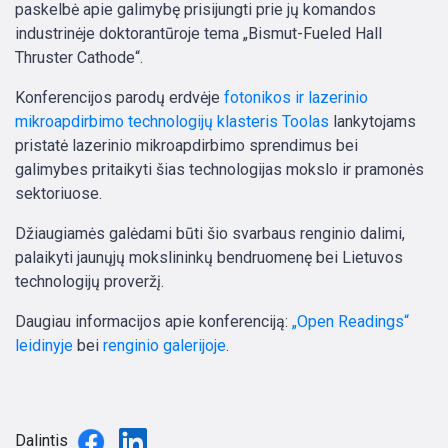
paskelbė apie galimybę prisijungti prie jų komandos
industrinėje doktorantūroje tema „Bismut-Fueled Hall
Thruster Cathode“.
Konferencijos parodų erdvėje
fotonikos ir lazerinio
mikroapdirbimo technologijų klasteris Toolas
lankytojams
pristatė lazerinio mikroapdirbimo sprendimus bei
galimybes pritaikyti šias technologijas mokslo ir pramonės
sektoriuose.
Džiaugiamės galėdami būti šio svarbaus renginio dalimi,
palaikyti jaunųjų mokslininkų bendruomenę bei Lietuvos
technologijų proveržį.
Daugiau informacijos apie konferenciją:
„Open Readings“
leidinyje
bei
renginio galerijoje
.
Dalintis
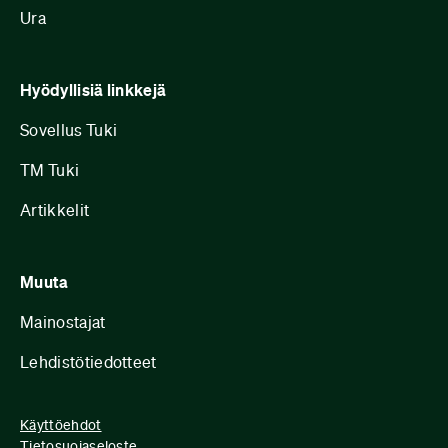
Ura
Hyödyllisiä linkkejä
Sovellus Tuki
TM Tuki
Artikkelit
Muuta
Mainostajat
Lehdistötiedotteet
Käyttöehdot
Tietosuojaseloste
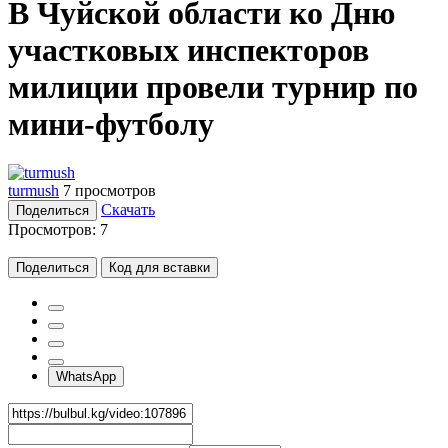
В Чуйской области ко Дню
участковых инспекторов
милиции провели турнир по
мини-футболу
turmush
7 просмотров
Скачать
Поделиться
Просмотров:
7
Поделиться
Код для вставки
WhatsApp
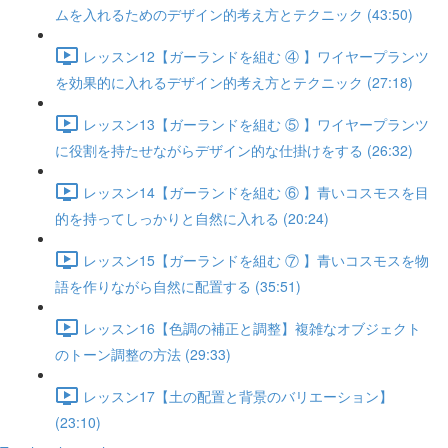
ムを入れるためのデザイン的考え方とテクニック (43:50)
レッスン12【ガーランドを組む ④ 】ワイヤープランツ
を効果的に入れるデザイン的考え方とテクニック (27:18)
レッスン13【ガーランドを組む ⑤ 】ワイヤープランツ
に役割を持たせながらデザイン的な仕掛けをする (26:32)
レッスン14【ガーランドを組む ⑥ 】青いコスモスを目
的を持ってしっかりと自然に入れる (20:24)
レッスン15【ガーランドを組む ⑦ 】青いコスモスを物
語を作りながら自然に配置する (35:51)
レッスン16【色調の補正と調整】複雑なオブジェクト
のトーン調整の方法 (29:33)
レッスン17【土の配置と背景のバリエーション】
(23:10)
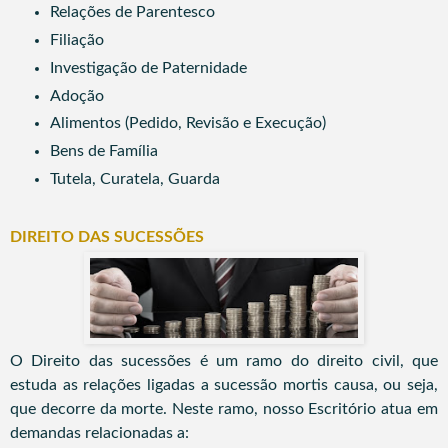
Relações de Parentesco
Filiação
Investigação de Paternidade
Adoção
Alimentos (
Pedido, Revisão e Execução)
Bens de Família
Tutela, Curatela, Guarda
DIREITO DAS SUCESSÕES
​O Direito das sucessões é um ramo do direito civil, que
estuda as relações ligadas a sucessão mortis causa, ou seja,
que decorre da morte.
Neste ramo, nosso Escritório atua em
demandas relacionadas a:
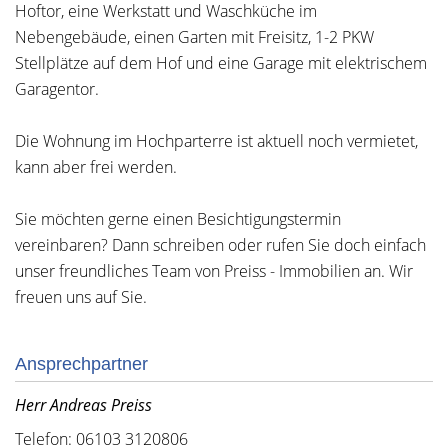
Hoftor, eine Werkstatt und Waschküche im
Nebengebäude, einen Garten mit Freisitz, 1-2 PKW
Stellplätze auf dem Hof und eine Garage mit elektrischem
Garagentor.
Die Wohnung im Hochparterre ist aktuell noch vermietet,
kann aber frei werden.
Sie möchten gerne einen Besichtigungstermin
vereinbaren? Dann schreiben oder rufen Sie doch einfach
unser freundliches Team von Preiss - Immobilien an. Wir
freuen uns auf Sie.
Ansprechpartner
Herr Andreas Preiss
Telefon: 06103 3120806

------

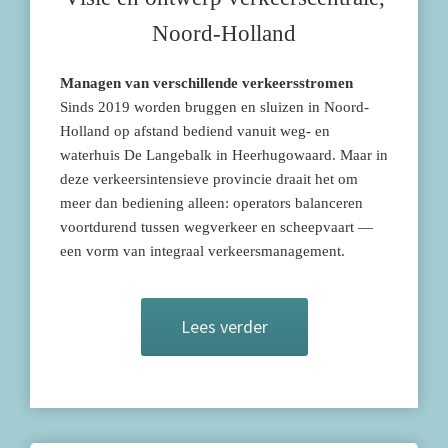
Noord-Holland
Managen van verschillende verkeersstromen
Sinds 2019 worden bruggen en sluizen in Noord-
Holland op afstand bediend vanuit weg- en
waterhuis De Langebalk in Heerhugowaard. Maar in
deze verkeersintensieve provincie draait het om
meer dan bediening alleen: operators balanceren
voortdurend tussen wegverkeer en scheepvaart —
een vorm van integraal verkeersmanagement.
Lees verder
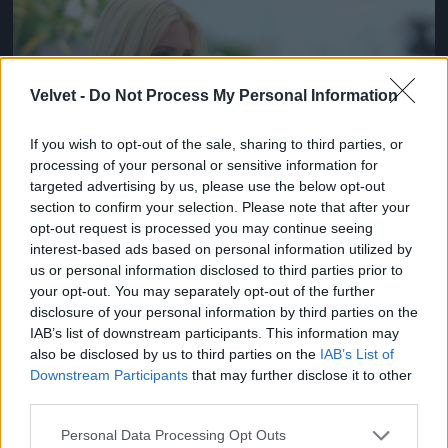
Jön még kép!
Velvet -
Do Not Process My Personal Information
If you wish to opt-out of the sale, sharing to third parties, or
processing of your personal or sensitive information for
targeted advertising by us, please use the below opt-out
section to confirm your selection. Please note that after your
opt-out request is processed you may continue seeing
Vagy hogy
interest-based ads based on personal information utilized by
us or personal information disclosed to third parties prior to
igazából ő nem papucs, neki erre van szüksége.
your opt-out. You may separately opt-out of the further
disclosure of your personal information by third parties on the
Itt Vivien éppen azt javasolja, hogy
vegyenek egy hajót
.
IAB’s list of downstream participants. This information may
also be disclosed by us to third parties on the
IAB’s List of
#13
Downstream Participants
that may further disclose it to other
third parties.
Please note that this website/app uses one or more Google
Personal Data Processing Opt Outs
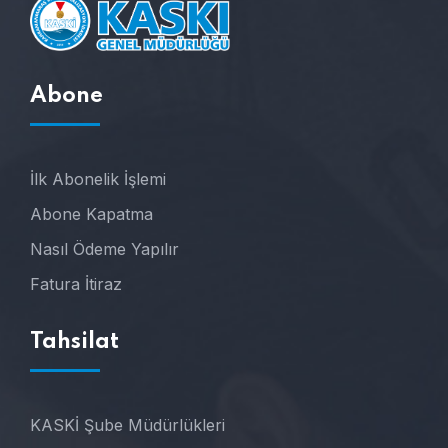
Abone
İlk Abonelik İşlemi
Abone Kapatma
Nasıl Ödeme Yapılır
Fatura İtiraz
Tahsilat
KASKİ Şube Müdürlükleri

------

Exercise requirements
From the data above, retype only the lines starting with the line with "paskelbė apie galimybę" and going on through the line with "を効果的に入れるデザイン的考え方とテクニック (27:18)", exactly, leaving out the pictures.

Task response
paskelbė apie galimybę prisijungti prie jų komandos
industrinėje doktorantūroje tema „Bismut-Fueled Hall
Thruster Cathode“.
Konferencijos parodų erdvėje
fotonikos ir lazerinio
mikroapdirbimo technologijų klasteris Toolas
lankytojams
pristatė lazerinio mikroapdirbimo sprendimus bei
galimybes pritaikyti šias technologijas mokslo ir pramonės
sektoriuose.
Džiaugiamės galėdami būti šio svarbaus renginio dalimi,
palaikyti jaunųjų mokslininkų bendruomenę bei Lietuvos
technologijų proveržį.
Daugiau informacijos apie konferenciją:
„Open Readings“
leidinyje
bei
renginio galerijoje
.
Dalintis
Ura
Hyödyllisiä linkkejä
Sovellus Tuki
TM Tuki
Artikkelit
Muuta
Mainostajat
Lehdistötiedotteet
Käyttöehdot
Tietosuojaseloste
В Чуйской области ко Дню
участковых инспекторов
милиции провели турнир по
мини-футболу
turmush
7 просмотров
Скачать
Поделиться
Просмотров:
7
Поделиться
Код для вставки
WhatsApp
ムを入れるためのデザイン的考え方とテクニック (43:50)
レッスン12【ガーランドを組む ④ 】ワイヤープランツ
を効果的に入れるデザイン的考え方とテクニック (27:18)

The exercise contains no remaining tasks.